◆ WHAT TO WORK ON ◆
Beginning with the line of the entries below that holds "Taiwan Fellowship" and ending with the line that holds "示精神，按照国家能源局和省政", transcribe each line exactly as written. Pictures stay out.

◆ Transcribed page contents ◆
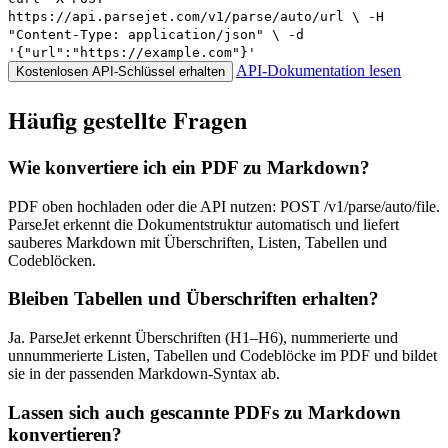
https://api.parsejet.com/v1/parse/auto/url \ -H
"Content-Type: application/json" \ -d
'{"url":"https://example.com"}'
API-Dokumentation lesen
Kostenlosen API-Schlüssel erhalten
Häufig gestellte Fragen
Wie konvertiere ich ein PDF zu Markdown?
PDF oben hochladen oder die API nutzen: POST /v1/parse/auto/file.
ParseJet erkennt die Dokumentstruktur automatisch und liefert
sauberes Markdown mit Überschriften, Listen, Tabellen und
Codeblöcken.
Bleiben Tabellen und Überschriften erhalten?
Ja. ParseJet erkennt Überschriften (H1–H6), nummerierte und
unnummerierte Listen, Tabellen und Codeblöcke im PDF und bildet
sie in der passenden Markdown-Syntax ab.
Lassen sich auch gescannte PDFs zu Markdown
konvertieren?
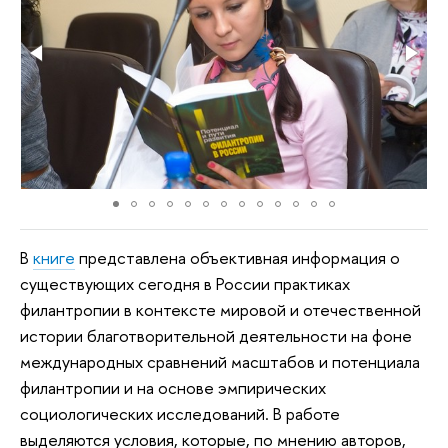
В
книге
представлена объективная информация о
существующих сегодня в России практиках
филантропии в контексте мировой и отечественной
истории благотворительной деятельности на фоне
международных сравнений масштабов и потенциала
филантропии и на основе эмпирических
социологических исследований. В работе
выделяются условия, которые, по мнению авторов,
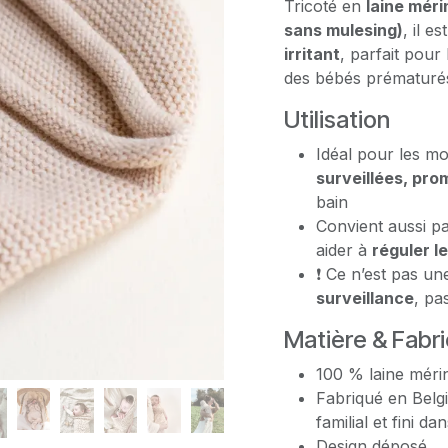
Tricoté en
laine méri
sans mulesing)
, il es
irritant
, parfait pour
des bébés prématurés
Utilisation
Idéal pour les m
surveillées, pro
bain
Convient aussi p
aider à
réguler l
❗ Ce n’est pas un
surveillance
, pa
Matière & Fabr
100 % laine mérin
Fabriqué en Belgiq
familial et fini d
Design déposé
* * *
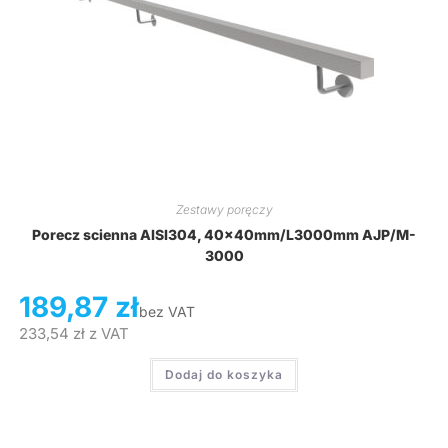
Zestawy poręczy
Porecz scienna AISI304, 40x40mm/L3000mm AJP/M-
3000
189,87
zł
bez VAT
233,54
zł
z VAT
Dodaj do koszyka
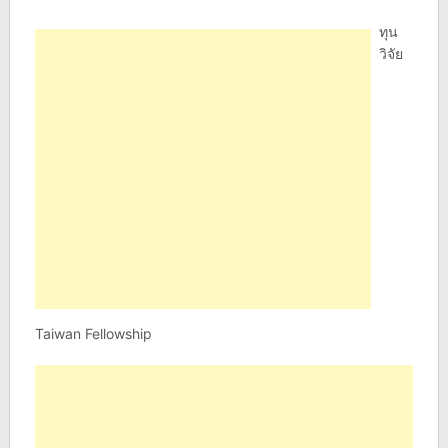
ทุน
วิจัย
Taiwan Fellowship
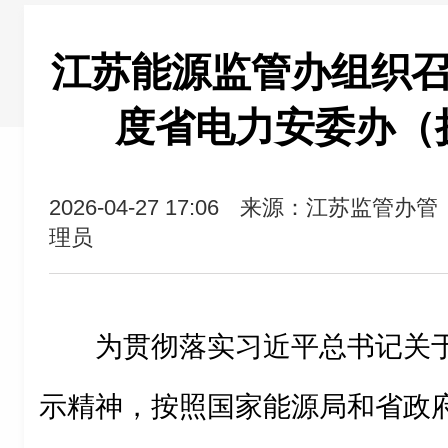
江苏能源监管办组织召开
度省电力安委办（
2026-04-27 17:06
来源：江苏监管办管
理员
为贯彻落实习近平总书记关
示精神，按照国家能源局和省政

◆ TASK ANSWER ◆
Taiwan Fellowship
江苏能源监管办组织召开
度省电力安委办（
2026-04-27 17:06
来源：江苏监管办管
理员
为贯彻落实习近平总书记关
示精神，按照国家能源局和省政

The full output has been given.